-- AVAILABLE RECORDS follows --

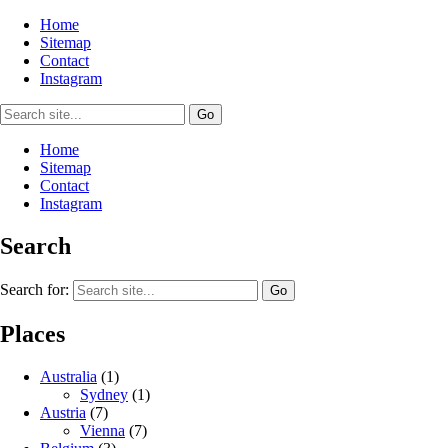
Home
Sitemap
Contact
Instagram
Home
Sitemap
Contact
Instagram
Search
Search for:
Places
Australia
(1)
Sydney
(1)
Austria
(7)
Vienna
(7)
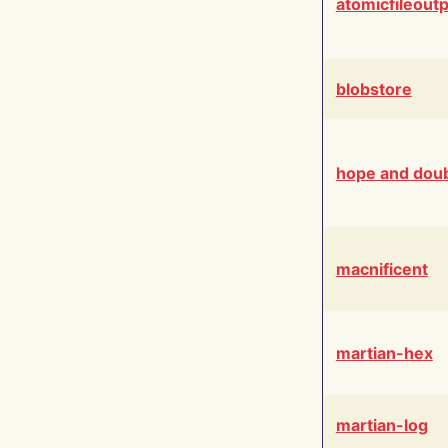
atomicfileout
blobstore
hope and dou
macnificent
martian-hex
martian-log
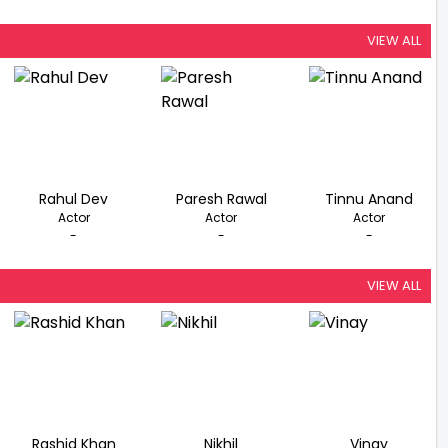
VIEW ALL
Rahul Dev
Paresh Rawal
Tinnu Anand
Actor
Actor
Actor
-
-
-
VIEW ALL
Rashid Khan
Nikhil
Vinay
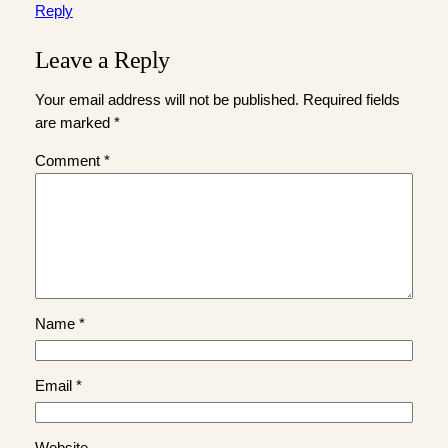
Reply
Leave a Reply
Your email address will not be published.
Required fields
are marked
*
Comment
*
Name
*
Email
*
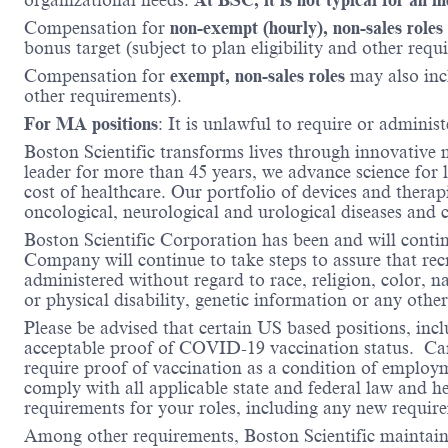
Compensation for
non-exempt (hourly), non-sales roles
bonus target (subject to plan eligibility and other requ
Compensation for
exempt, non-sales roles
may also inc
other requirements).
For MA positions
: It is unlawful to require or administ
Boston Scientific transforms lives through innovative 
leader for more than 45 years, we advance science for 
cost of healthcare. Our portfolio of devices and therap
oncological, neurological and urological diseases and
Boston Scientific Corporation has been and will conti
Company will continue to take steps to assure that re
administered without regard to race, religion, color, na
or physical disability, genetic information or any other
Please be advised that certain US based positions, inclu
acceptable proof of COVID-19 vaccination status. Candi
require proof of vaccination as a condition of employm
comply with all applicable state and federal law and 
requirements for your roles, including any new requi
Among other requirements, Boston Scientific maintains 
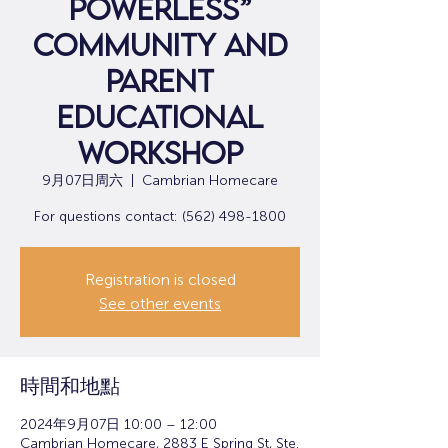
Powerless”
Community and
Parent
Educational
Workshop
9月07日周六
  |  
Cambrian Homecare
For questions contact: (562) 498-1800
Registration is closed
See other events
時間和地點
2024年9月07日 10:00 – 12:00
Cambrian Homecare, 2883 E Spring St, Ste.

-- AVAILABLE RECORDS concluded --

**WHAT NEEDS TO BE DONE:** Copy the records above exactly. Do not carry any picture into the copy.

**SOLUTION BELOW:**
Home
Sitemap
Contact
Instagram
Home
Sitemap
Contact
Instagram
Search
Search for:
Places
Australia
(1)
Sydney
(1)
Austria
(7)
Vienna
(7)
atomicfileout
blobstore
hope and dou
macnificent
martian-hex
martian-log
VIEW ALL
Rahul Dev
Paresh Rawal
Tinnu Anand
Actor
Actor
Actor
-
-
-
VIEW ALL
Rashid Khan
Nikhil
Vinay
Reply
Leave a Reply
Your email address will not be published.
Required fields
are marked
*
Comment
*
Name
*
Email
*
Compensation for
non-exempt (hourly), non-sales roles
bonus target (subject to plan eligibility and other requ
Compensation for
exempt, non-sales roles
may also inc
other requirements).
For MA positions
: It is unlawful to require or administ
Boston Scientific transforms lives through innovative 
leader for more than 45 years, we advance science for 
cost of healthcare. Our portfolio of devices and therap
oncological, neurological and urological diseases and
Boston Scientific Corporation has been and will conti
Company will continue to take steps to assure that re
administered without regard to race, religion, color, na
or physical disability, genetic information or any other
Please be advised that certain US based positions, inclu
acceptable proof of COVID-19 vaccination status. Candi
require proof of vaccination as a condition of employm
comply with all applicable state and federal law and 
requirements for your roles, including any new requi
Among other requirements, Boston Scientific maintains 
Powerless”
Community and
Parent
Educational
Workshop
9月07日周六
  |  
Cambrian Homecare
For questions contact: (562) 498-1800
Registration is closed
See other events
時間和地點
2024年9月07日 10:00 – 12:00
Cambrian Homecare, 2883 E Spring St, Ste.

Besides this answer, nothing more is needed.